Austerity tends to drive down demand which also causes deficits to increase to the point where they stabilize GDP.
Therefore, if the euro zone just leaves their fiscal policies alone at some point those automatic fiscal stabilizers work to prevent further declines.
Meanwhile, no euro zone banks have had liquidity cut off by the ECB, and it doesn’t look like any euro zone govt will be missing any payments any time soon, so govt deficit spending will continue to add income and ‘savings’ to their real economies.
French Consumer Confidence Stalls as Hollande Readies Budget
June 26 (Bloomberg) — French consumer confidence stalled as President Francois Hollande prepared tax increases and spending cuts to help reduce the nation’s budget deficit.
Household sentiment was unchanged at 90 in June, national statistics Insee said today in a release from Paris.

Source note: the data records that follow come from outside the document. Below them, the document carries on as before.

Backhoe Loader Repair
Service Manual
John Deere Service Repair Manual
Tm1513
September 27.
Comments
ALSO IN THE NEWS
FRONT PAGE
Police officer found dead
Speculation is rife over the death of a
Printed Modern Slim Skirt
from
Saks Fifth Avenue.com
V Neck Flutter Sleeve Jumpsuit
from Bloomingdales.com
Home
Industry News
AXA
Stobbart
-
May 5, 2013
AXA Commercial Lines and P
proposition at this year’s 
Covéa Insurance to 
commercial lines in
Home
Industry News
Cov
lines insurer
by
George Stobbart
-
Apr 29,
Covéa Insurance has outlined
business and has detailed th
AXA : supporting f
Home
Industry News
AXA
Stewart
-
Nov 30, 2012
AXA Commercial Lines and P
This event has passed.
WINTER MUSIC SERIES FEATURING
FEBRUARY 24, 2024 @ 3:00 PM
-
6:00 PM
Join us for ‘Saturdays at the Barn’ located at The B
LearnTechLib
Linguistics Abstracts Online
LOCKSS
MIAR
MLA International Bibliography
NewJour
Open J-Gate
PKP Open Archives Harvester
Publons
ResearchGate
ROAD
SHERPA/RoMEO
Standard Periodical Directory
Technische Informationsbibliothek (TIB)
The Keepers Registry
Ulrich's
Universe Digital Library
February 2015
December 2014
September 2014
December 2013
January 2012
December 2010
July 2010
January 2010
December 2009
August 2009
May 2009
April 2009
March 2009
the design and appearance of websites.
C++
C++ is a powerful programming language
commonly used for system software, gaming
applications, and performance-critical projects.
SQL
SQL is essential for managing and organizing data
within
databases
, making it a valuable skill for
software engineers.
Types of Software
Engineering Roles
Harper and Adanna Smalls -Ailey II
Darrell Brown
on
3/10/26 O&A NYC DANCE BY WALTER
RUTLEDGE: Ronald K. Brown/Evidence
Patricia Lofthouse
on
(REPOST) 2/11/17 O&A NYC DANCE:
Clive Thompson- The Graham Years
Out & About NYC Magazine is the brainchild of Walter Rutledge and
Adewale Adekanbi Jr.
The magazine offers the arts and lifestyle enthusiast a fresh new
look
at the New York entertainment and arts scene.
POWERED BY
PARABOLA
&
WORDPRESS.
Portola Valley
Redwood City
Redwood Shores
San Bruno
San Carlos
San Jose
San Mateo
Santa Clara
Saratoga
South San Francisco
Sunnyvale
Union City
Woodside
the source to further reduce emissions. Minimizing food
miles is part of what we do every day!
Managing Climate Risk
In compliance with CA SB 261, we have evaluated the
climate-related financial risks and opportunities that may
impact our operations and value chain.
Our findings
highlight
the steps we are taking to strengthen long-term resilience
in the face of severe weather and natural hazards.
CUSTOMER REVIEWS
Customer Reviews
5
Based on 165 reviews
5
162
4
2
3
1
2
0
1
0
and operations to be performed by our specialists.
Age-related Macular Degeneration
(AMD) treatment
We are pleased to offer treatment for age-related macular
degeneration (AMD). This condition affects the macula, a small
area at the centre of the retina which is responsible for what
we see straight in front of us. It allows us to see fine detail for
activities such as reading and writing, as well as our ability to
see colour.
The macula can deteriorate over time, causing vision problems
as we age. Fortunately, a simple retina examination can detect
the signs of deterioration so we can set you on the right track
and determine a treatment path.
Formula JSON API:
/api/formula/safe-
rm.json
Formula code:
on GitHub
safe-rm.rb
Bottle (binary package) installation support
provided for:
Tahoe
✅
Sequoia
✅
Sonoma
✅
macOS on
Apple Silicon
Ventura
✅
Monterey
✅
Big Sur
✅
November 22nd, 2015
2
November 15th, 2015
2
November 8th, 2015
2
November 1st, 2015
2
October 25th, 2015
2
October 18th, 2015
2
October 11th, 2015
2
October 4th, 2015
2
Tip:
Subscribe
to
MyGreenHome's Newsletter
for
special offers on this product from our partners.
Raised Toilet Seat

Economists expected a reading of 89, according to the median of 14 estimates gathered by Bloomberg News.
Broadbent Says Indicators Suggest U.K. GDP Growth May Be Flat
June 26 (Bloomberg) — Bank of England policy maker Ben Broadbent said that indicators suggest the U.K. economy may be broadly flat in the next quarter or two.
“The near-term indicators suggest that, abstracting from the various short-term distortions (the effect of the Golden Jubilee holiday, for example), output is broadly flat in the next quarter or two, as it has been for the past 18 months,” he said in answers to a questionnaire from the U.K. Treasury Committee published today in London.